__Directions__. No pictures go into the copy. Write out exactly the lines below from the one containing "dall’integrazione di AirDrop, suscitando" through the one containing "Blépharoplastie et lifting du sourcil".

__Provided data__.
#####
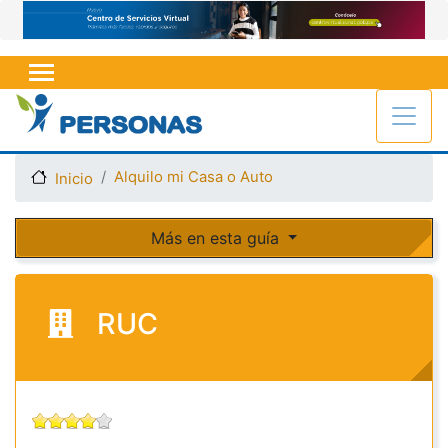
Pasar
al
contenido
principal
Alquilo mi Casa o Auto
Inicio
Más en esta guía
RUC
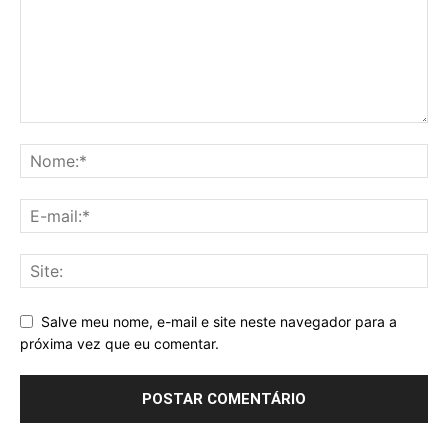
Salve meu nome, e-mail e site neste navegador para a
próxima vez que eu comentar.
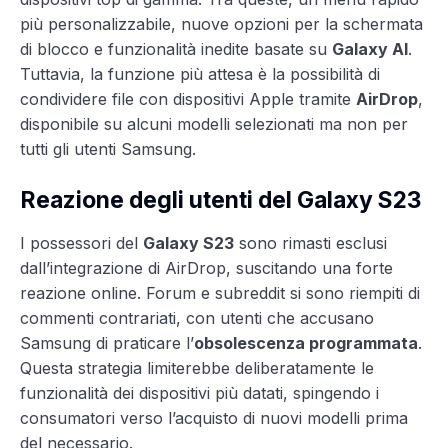
più personalizzabile, nuove opzioni per la schermata
di blocco e funzionalità inedite basate su
Galaxy AI
.
Tuttavia, la funzione più attesa è la possibilità di
condividere file con dispositivi Apple tramite
AirDrop
,
disponibile su alcuni modelli selezionati ma non per
tutti gli utenti Samsung.
Reazione degli utenti del Galaxy S23
I possessori del
Galaxy S23
sono rimasti esclusi
dall’integrazione di AirDrop, suscitando una forte
reazione online. Forum e subreddit si sono riempiti di
commenti contrariati, con utenti che accusano
Samsung di praticare l’
obsolescenza programmata
.
Questa strategia limiterebbe deliberatamente le
funzionalità dei dispositivi più datati, spingendo i
consumatori verso l’acquisto di nuovi modelli prima
del necessario.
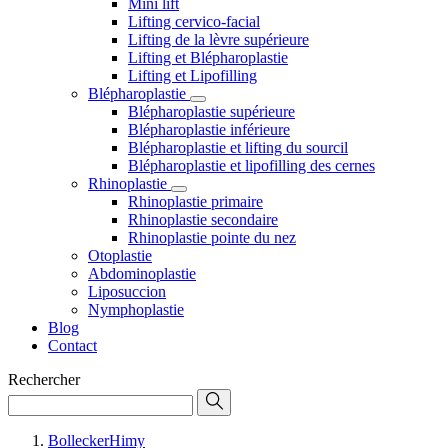
Mini lift
Lifting cervico-facial
Lifting de la lèvre supérieure
Lifting et Blépharoplastie
Lifting et Lipofilling
Blépharoplastie
Blépharoplastie supérieure
Blépharoplastie inférieure
Blépharoplastie et lifting du sourcil
Blépharoplastie et lipofilling des cernes
Rhinoplastie
Rhinoplastie primaire
Rhinoplastie secondaire
Rhinoplastie pointe du nez
Otoplastie
Abdominoplastie
Liposuccion
Nymphoplastie
Blog
Contact
Rechercher
BolleckerHimy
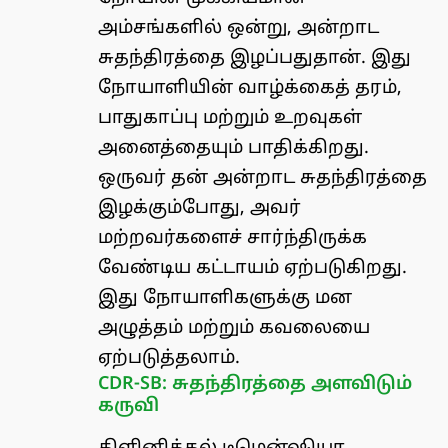
அம்சங்களில் ஒன்று, அன்றாட
சுதந்திரத்தை இழப்பதுதான். இது
நோயாளியின் வாழ்க்கைத் தரம்,
பாதுகாப்பு மற்றும் உறவுகள்
அனைத்தையும் பாதிக்கிறது.
ஒருவர் தன் அன்றாட சுதந்திரத்தை
இழக்கும்போது, அவர்
மற்றவர்களைச் சார்ந்திருக்க
வேண்டிய கட்டாயம் ஏற்படுகிறது.
இது நோயாளிகளுக்கு மன
அழுத்தம் மற்றும் கவலையை
ஏற்படுத்தலாம்.
CDR-SB: சுதந்திரத்தை அளவிடும்
கருவி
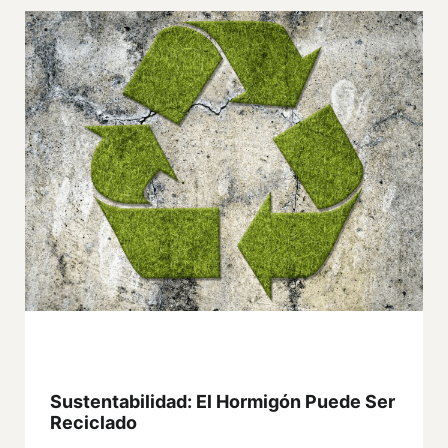
Sustentabilidad: El Hormigón Puede Ser
Reciclado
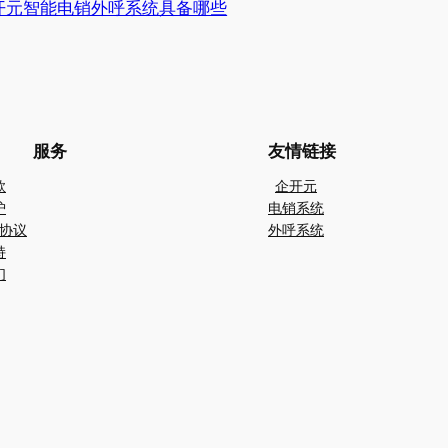
开元智能电销外呼系统具备哪些
服务
友情链接
款
企开元
护
电销系统
协议
外呼系统
持
们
#####
__Task answer__.
dall’integrazione di AirDrop, suscitando una forte
reazione online. Forum e subreddit si sono riempiti di
commenti contrariati, con utenti che accusano
Samsung di praticare l’
obsolescenza programmata
.
Questa strategia limiterebbe deliberatamente le
funzionalità dei dispositivi più datati, spingendo i
consumatori verso l’acquisto di nuovi modelli prima
del necessario.
Mini lift
Lifting cervico-facial
Lifting de la lèvre supérieure
Lifting et Blépharoplastie
Lifting et Lipofilling
Blépharoplastie
Blépharoplastie supérieure
Blépharoplastie inférieure
Blépharoplastie et lifting du sourcil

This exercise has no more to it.